Il y a les films, et la réalité. Au cinéma, quand Steve s’évade, c’est le monde entier qui est pendu aux images qui défilent sur le grand écran. Dans la réalité, l’histoire retiendra que quand Steve s’en est allé, il l’a fait bien plus discrètement. Sans méli-mélo contractuel, sans fioritures médiatiques. Sans hésitation, non plus. Il est même ardu d’imaginer quel autre joueur que lui aurait pu tirer sa révérence de la sorte, de manière aussi nette, qui plus est pour quitter un club tel que l’Olympique de Marseille. Mais aurait-il vraiment pu en être autrement ? Aussi satisfaisant qu’il soit à l’arrivée, dans le cas de son immense gardien, l’exercice 2021-2022 du dauphin de Ligue 1 laissait peu de place à un autre scénario que celui de la rupture en bons termes. Et tant pis si celui-ci, avec 613 matchs au compteur, est le recordman de capes sous la tunique blanc et ciel.

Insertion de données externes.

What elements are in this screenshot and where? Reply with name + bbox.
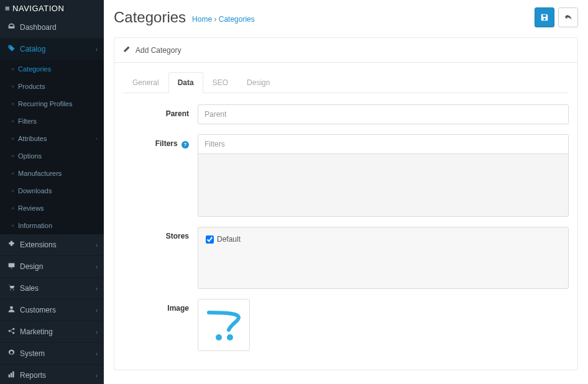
form-row-parent: Parent xyxy=(123,104,569,124)
chevron-right-icon: › xyxy=(96,329,98,336)
page-title: Categories xyxy=(114,9,186,26)
chevron-right-icon: › xyxy=(96,46,98,53)
chevron-right-icon: › xyxy=(96,307,98,314)
label-stores: Stores xyxy=(123,227,198,289)
sub-label: Recurring Profiles xyxy=(18,100,72,107)
svg-point-6 xyxy=(12,328,14,330)
sub-label: Products xyxy=(18,83,45,90)
sub-item-products[interactable]: » Products xyxy=(0,78,104,95)
sub-label: Manufacturers xyxy=(18,170,62,177)
sub-label: Reviews xyxy=(18,204,44,212)
tag-icon xyxy=(6,44,16,54)
nav-label: System xyxy=(20,349,45,358)
gear-icon xyxy=(6,349,16,359)
menu-icon: ≡ xyxy=(5,4,10,13)
sub-item-categories[interactable]: » Categories xyxy=(0,60,104,78)
checkbox-input-default[interactable] xyxy=(206,235,214,244)
sub-label: Information xyxy=(18,222,52,229)
nav-item-sales[interactable]: Sales › xyxy=(0,278,104,299)
label-parent: Parent xyxy=(123,104,198,124)
double-chevron-icon: » xyxy=(11,153,14,159)
sub-item-filters[interactable]: » Filters xyxy=(0,112,104,130)
info-icon[interactable]: ? xyxy=(181,141,189,149)
sub-item-information[interactable]: » Information xyxy=(0,217,104,234)
sub-label: Downloads xyxy=(18,187,52,194)
sub-item-recurring-profiles[interactable]: » Recurring Profiles xyxy=(0,95,104,112)
panel-body: General Data SEO Design Parent Filters ? xyxy=(114,63,577,370)
user-icon xyxy=(6,305,16,315)
svg-point-2 xyxy=(10,290,11,291)
nav-item-marketing[interactable]: Marketing › xyxy=(0,321,104,343)
svg-point-5 xyxy=(8,330,10,332)
nav-item-extensions[interactable]: Extensions › xyxy=(0,234,104,256)
nav-item-system[interactable]: System › xyxy=(0,343,104,365)
cart-icon xyxy=(6,283,16,293)
checkbox-default-store[interactable]: Default xyxy=(206,235,561,244)
svg-rect-9 xyxy=(10,373,11,377)
svg-point-11 xyxy=(216,334,222,341)
chevron-right-icon: › xyxy=(96,350,98,357)
tab-seo[interactable]: SEO xyxy=(203,72,237,93)
puzzle-icon xyxy=(6,240,16,250)
nav-label: Marketing xyxy=(20,327,53,336)
form-row-stores: Stores Default xyxy=(123,227,569,289)
nav-label: Design xyxy=(20,262,43,271)
save-button[interactable] xyxy=(535,7,554,27)
breadcrumb-home[interactable]: Home xyxy=(192,15,212,24)
sub-item-attributes[interactable]: » Attributes › xyxy=(0,130,104,147)
nav-item-design[interactable]: Design › xyxy=(0,256,104,278)
panel-title: Add Category xyxy=(136,46,181,55)
double-chevron-icon: » xyxy=(11,118,14,124)
sub-item-manufacturers[interactable]: » Manufacturers xyxy=(0,165,104,182)
sub-item-reviews[interactable]: » Reviews xyxy=(0,199,104,217)
double-chevron-icon: » xyxy=(11,135,14,142)
back-button[interactable] xyxy=(558,7,578,27)
sidebar: ≡ NAVIGATION Dashboard Catalog › » Categ… xyxy=(0,0,104,384)
nav-header: ≡ NAVIGATION xyxy=(0,0,104,17)
nav-item-customers[interactable]: Customers › xyxy=(0,299,104,321)
main-content: Categories Home › Categories Add xyxy=(104,0,588,384)
breadcrumb-current[interactable]: Categories xyxy=(219,15,255,24)
chevron-right-icon: › xyxy=(96,242,98,249)
label-image: Image xyxy=(123,299,198,351)
nav-item-reports[interactable]: Reports › xyxy=(0,365,104,384)
sub-label: Filters xyxy=(18,117,37,125)
nav-item-dashboard[interactable]: Dashboard xyxy=(0,17,104,39)
svg-rect-0 xyxy=(8,263,14,267)
svg-rect-1 xyxy=(10,268,12,268)
svg-point-12 xyxy=(227,334,233,341)
chart-icon xyxy=(6,370,16,380)
tab-general[interactable]: General xyxy=(123,72,168,93)
sub-item-downloads[interactable]: » Downloads xyxy=(0,182,104,199)
image-upload-thumb[interactable] xyxy=(198,299,250,351)
filters-well xyxy=(198,134,569,217)
dashboard-icon xyxy=(6,22,16,32)
sub-item-options[interactable]: » Options xyxy=(0,147,104,165)
form-row-image: Image xyxy=(123,299,569,351)
nav-item-catalog[interactable]: Catalog › xyxy=(0,39,104,60)
filters-list xyxy=(198,154,568,216)
double-chevron-icon: » xyxy=(11,66,14,72)
nav-label: Catalog xyxy=(20,45,45,53)
svg-point-3 xyxy=(12,290,14,291)
svg-point-7 xyxy=(12,332,14,334)
input-filters[interactable] xyxy=(198,135,568,153)
input-parent[interactable] xyxy=(198,104,569,124)
chevron-right-icon: › xyxy=(96,263,98,270)
panel-add-category: Add Category General Data SEO Design Par… xyxy=(114,37,578,370)
checkbox-label: Default xyxy=(217,235,241,244)
chevron-right-icon: › xyxy=(96,285,98,292)
double-chevron-icon: » xyxy=(11,188,14,194)
tab-design[interactable]: Design xyxy=(237,72,279,93)
sub-label: Attributes xyxy=(18,135,47,142)
tab-data[interactable]: Data xyxy=(168,72,203,93)
share-icon xyxy=(6,327,16,337)
chevron-right-icon: › xyxy=(96,135,98,142)
subnav-catalog: » Categories » Products » Recurring Prof… xyxy=(0,60,104,234)
svg-point-4 xyxy=(10,306,13,309)
double-chevron-icon: » xyxy=(11,101,14,107)
breadcrumb-sep: › xyxy=(214,15,218,24)
stores-well: Default xyxy=(198,227,569,289)
cart-logo-icon xyxy=(204,305,244,345)
nav-title: NAVIGATION xyxy=(12,4,64,13)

Après matchs à défendre les couleurs olympiennes, notre numéro part pour un nouveau challenge. Bonne chance pour la suite de ta carrière @SteveMandanda https://t.co/rW2LNYvclW pic.twitter.com/MjZ1YTp0RG
— Olympique de Marseille (@OM_Officiel) July 6, 2022
Mandanda de dépôt
Cette ultime saison a en effet été à l’OM ce qu’une phrase bien sentie entre deux arguments est à une bonne copie de bac de philosophie : une transition, qui devait par essence laisser des joueurs sur le bas-côté. Une nouvelle direction, mais surtout un nouvel entraîneur à la tête bien brûlée et un concurrent recruté sur mesure ont posé leurs valises à la Commanderie. Il n’en a pas fallu plus pour que Steve le patriarche se retrouve sur le banc des remplaçants, cantonné à un rôle de doublure de Pau López. L’arrivée de l’Espagnol avec son profil de super-relanceur a suffi à l’orage Jorge Sampaoli pour choisir de retirer le jusqu’alors indéboulonnable Mandanda du onze phocéen ; un choix qui en avait consterné certains. Nul doute que l’intéressé s’en est ému, nul doute qu’il en a souffert. Nul doute non plus que le champion du monde 2018 est resté exemplairement impliqué tout au long de la saison, au point même de redevenir le Capitaine Courage de son club de toujours au moment où tout pouvait mal finir, à trois journées de la fin du championnat.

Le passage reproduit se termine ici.